The Song and Dance of Sexing Chicks

As I mentioned last week, we have a living room full of chicks right now. When hatching chicks at home, we get what is called a straight run. This means the chicks are always about 50% each of male and female. It is extremely rare that an urban homesteader like myself can keep one rooster, much less many, so figuring out the sex of your chicks can be important to prevent accidental heartbreak after getting attached to a little cockerel(sexually immature male chicken).

Sexing home-hatched chicks is something of an imperfect science. Very few people are well trained enough to accurately vent-sex day old chicks the way that hatcheries do, and the skill is one which is perfected by much practice and apprenticeship. An amateur can do serious harm to fragile chicks by trying to do vent sexing without proper training so most of us hobby-hatchers have to rely on less accurate but also less invasive methods.

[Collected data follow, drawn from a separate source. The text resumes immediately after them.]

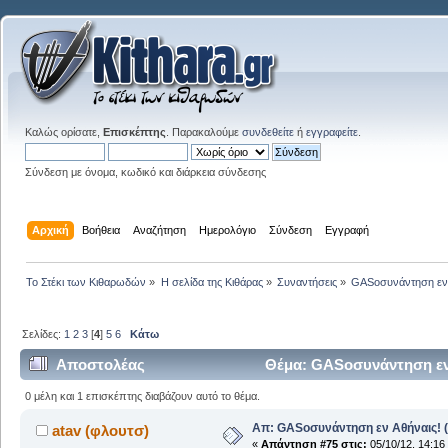
Καλώς ορίσατε,
Επισκέπτης
. Παρακαλούμε
συνδεθείτε
ή
εγγραφείτε
.
Σύνδεση με όνομα, κωδικό και διάρκεια σύνδεσης
Αρχική
Βοήθεια
Αναζήτηση
Ημερολόγιο
Σύνδεση
Εγγραφή
Το Στέκι των Κιθαρωδών
»
Η σελίδα της Κιθάρας
»
Συναντήσεις
»
GASοσυνάντηση εν Α
Σελίδες:
1
2
3
[
4
]
5
6
Κάτω
Αποστολέας
Θέμα: GASοσυνάντηση εν Α
0 μέλη και 1 επισκέπτης διαβάζουν αυτό το θέμα.
Απ: GASοσυνάντηση εν Αθήναις! (
atav (φλουτσ)
«
Απάντηση #75 στις:
05/10/12, 14:16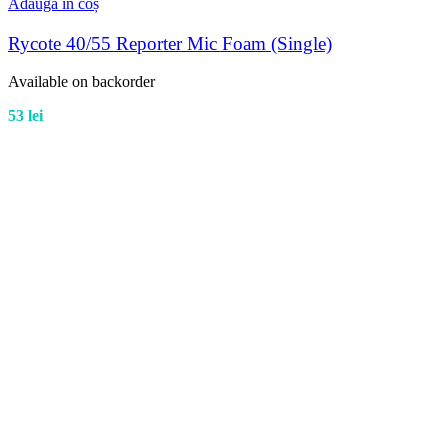
Adaugă în coș
Rycote 40/55 Reporter Mic Foam (Single)
Available on backorder
53
lei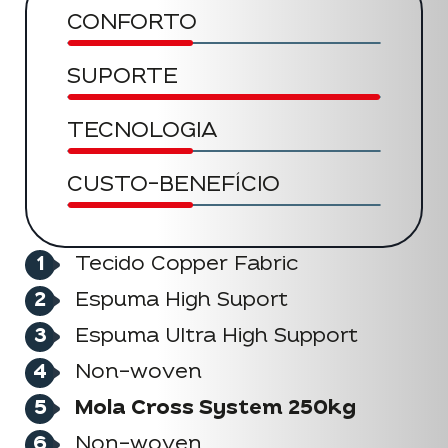
CONFORTO
SUPORTE
TECNOLOGIA
CUSTO-BENEFÍCIO
Tecido Copper Fabric
Espuma High Suport
Espuma Ultra High Support
Non-woven
Mola Cross System 250kg
Non-woven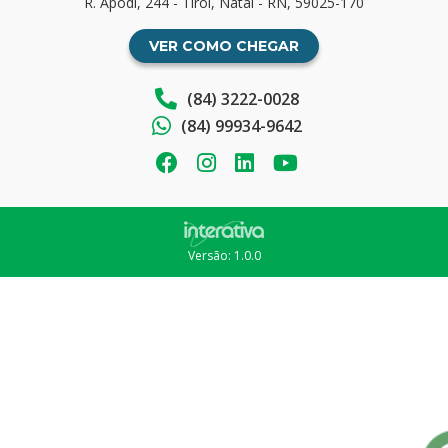
R. Apodi, 244 - Tirol, Natal - RN, 59025-170
VER COMO CHEGAR
(84) 3222-0028
(84) 99934-9642
Versão: 1.0.0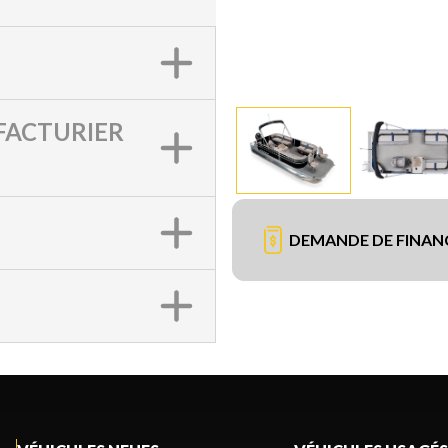
ACTURIER
DEMANDE DE FINA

The most common method is feather-sexing. This is done by looking at two chicks of the same age and comparing the feather development. Some breeds which are called Fast-Feathering Breeds can be sexed by this method as early as 24hrs after hatch by comparing the wing coverts, while all other breeds can be compared 3-5 weeks after hatch.

Take for example these two, Katsu(Left) and Frankie(Right). Look at the feathers on their head and neck. Katsu is still fluffy, with lots of chick down on his head, while Frankie’s head is feathering out all smooth.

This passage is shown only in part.